TMs is an action upon an injunction bond. The bond is set out in the complaint, and contains the conditions prescribed by the statute. The complaint avers in what the breach consisted, with claim for resulting specified damages. The cause was tried by the court below on the plea of the general issue, without the intervention of a jury, and judgment was rendered in favor of the defendants, from which the plaintiff appeals.

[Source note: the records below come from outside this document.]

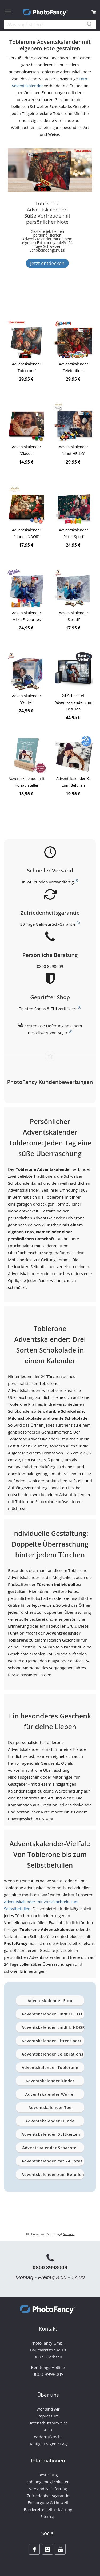  Describe the element at coordinates (48, 2443) in the screenshot. I see `Häufige Fragen / FAQ` at that location. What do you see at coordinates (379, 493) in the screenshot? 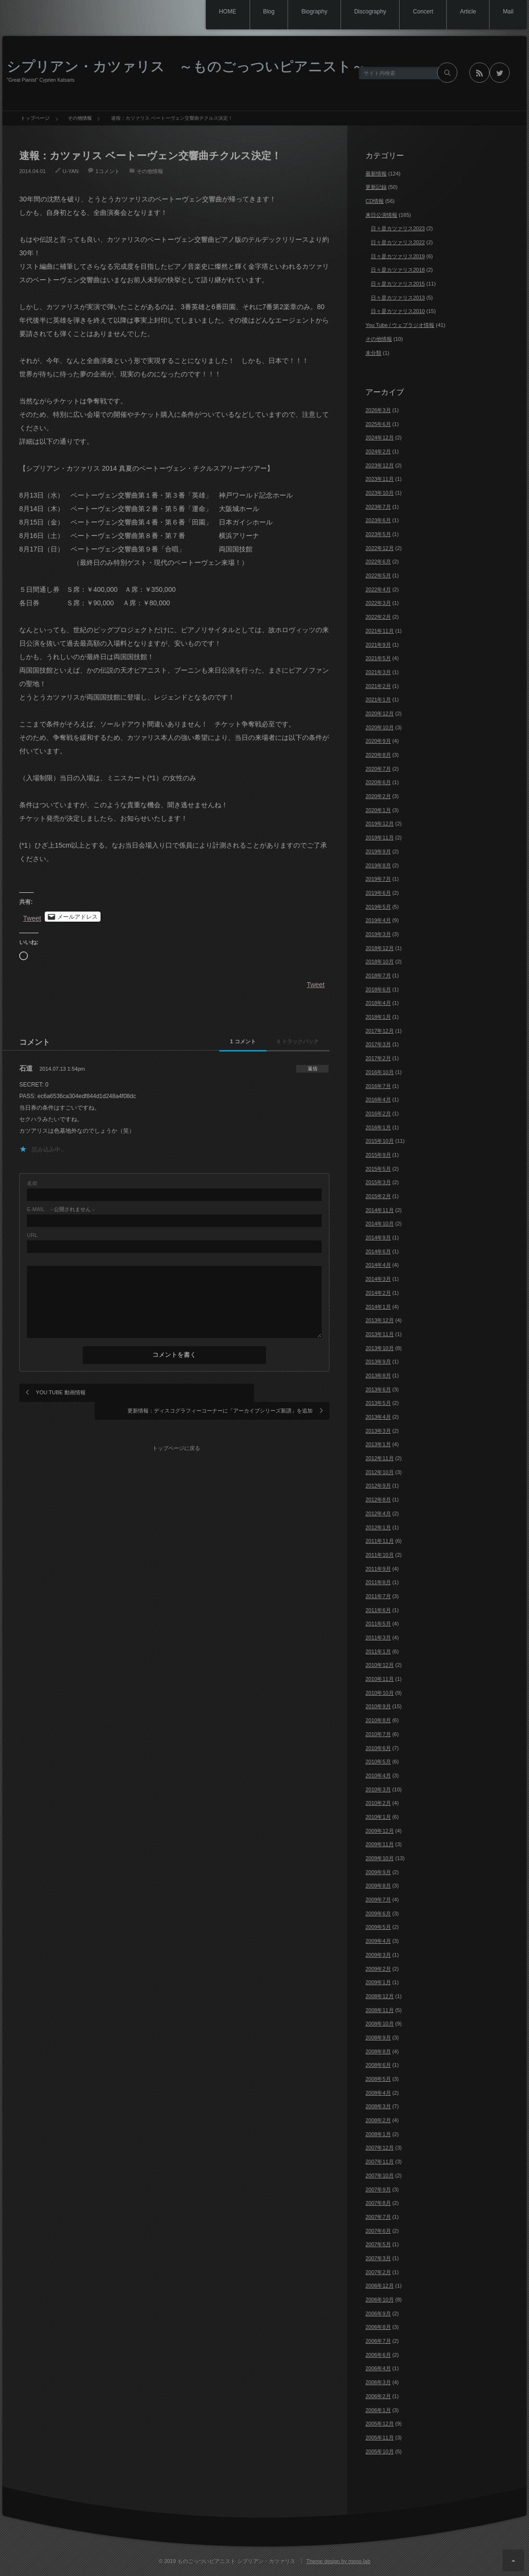
I see `2023年10月` at bounding box center [379, 493]. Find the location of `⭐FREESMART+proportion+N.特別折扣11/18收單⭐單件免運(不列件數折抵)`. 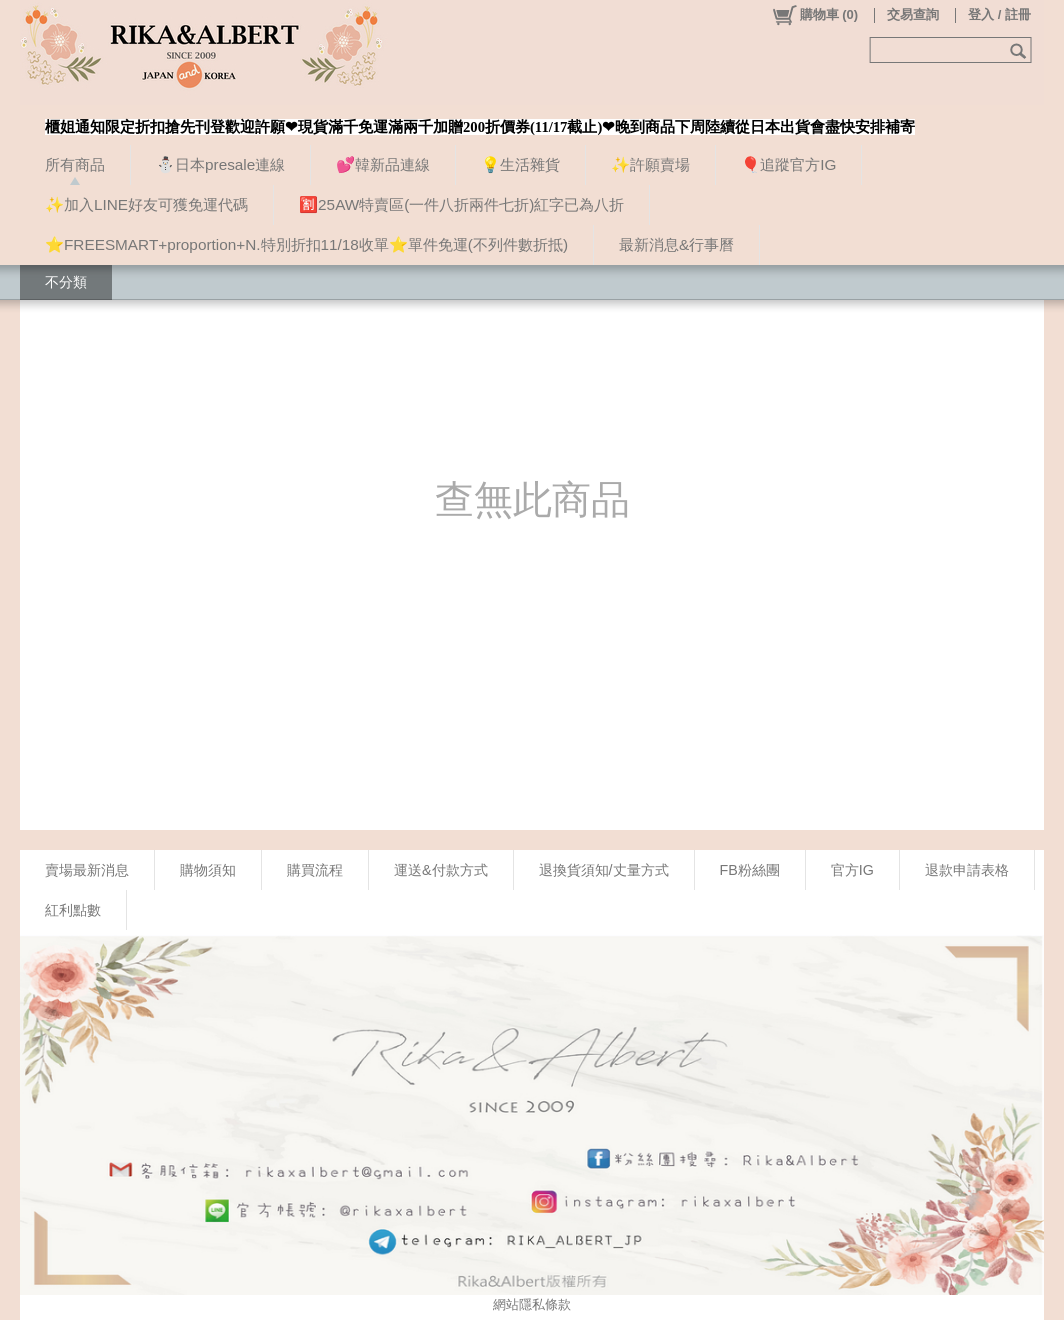

⭐FREESMART+proportion+N.特別折扣11/18收單⭐單件免運(不列件數折抵) is located at coordinates (306, 244).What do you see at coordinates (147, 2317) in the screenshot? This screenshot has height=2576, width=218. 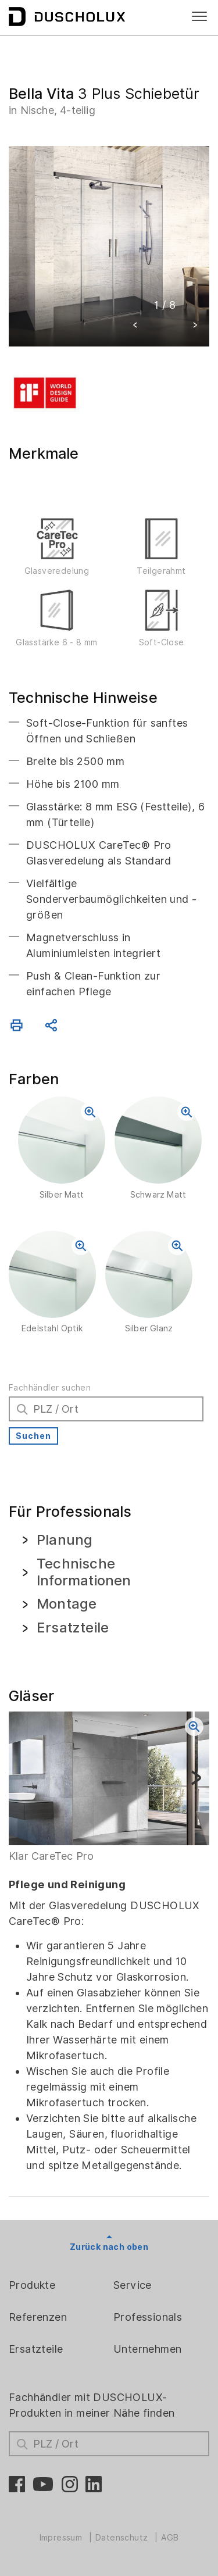 I see `Professionals` at bounding box center [147, 2317].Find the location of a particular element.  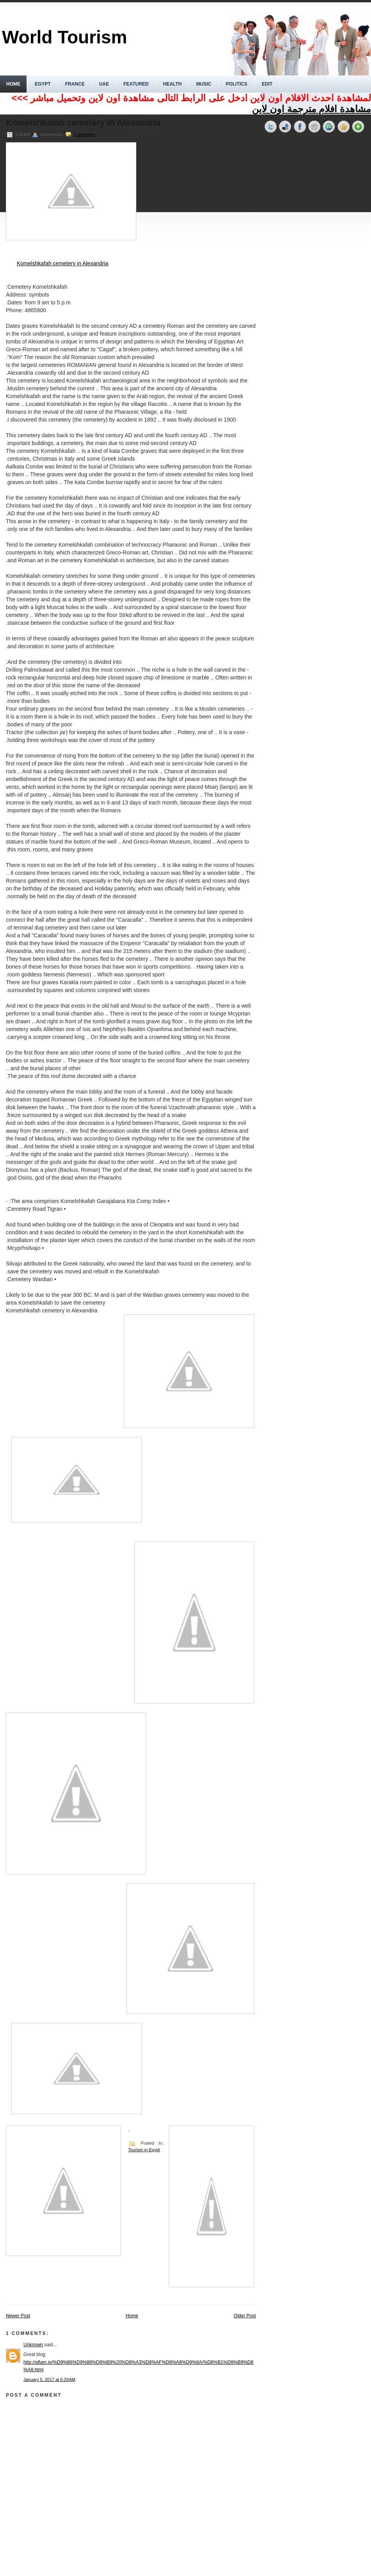

Unknown is located at coordinates (33, 2344).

The undisputed evidence shows that the plaintiff here was made a defendant in the injunction suit; that he employed counsel and defended against said injunction, and thereby incurred counsel fees; that, after answer filed by him in the injunction suit, the bill in that proceeding, on the complainants’ own motion, was dismissed. The value of counsel fees defending against the injunction was to be $150. The 'bill for injunction was purely for injunctive relief. The dismissal of the bill by the complainant necessarily dissolved the injunction. The condition of the bond was thereby breached, and right of action on the bond arose. What was said in the case of Bush v. Kirkbride, 131 Ala. 405—410, 30 South. 780, 782, is apposite here: “We have then in this case every constituent of liability on the bond sued on: The suing out of the writ, evidence of damages sustained by plaintiff by the suing out of it, and its dissolution.” The case of Bush v. Kirkbride, just cited, in principle is sufficient authority upon which to rest the determination of the case under consideration.
We think on the undisputed facts the trial court should have rendered a judgment in favor of the plaintiff and for the amount of damages proven, viz., $150. The judgment appealed from will be reversed, and one *239will be here rendered in favor of plaintiff as above indicated.
Reversed and rendered.
Simpson, McClellan, and Mayfield, JJ., concur.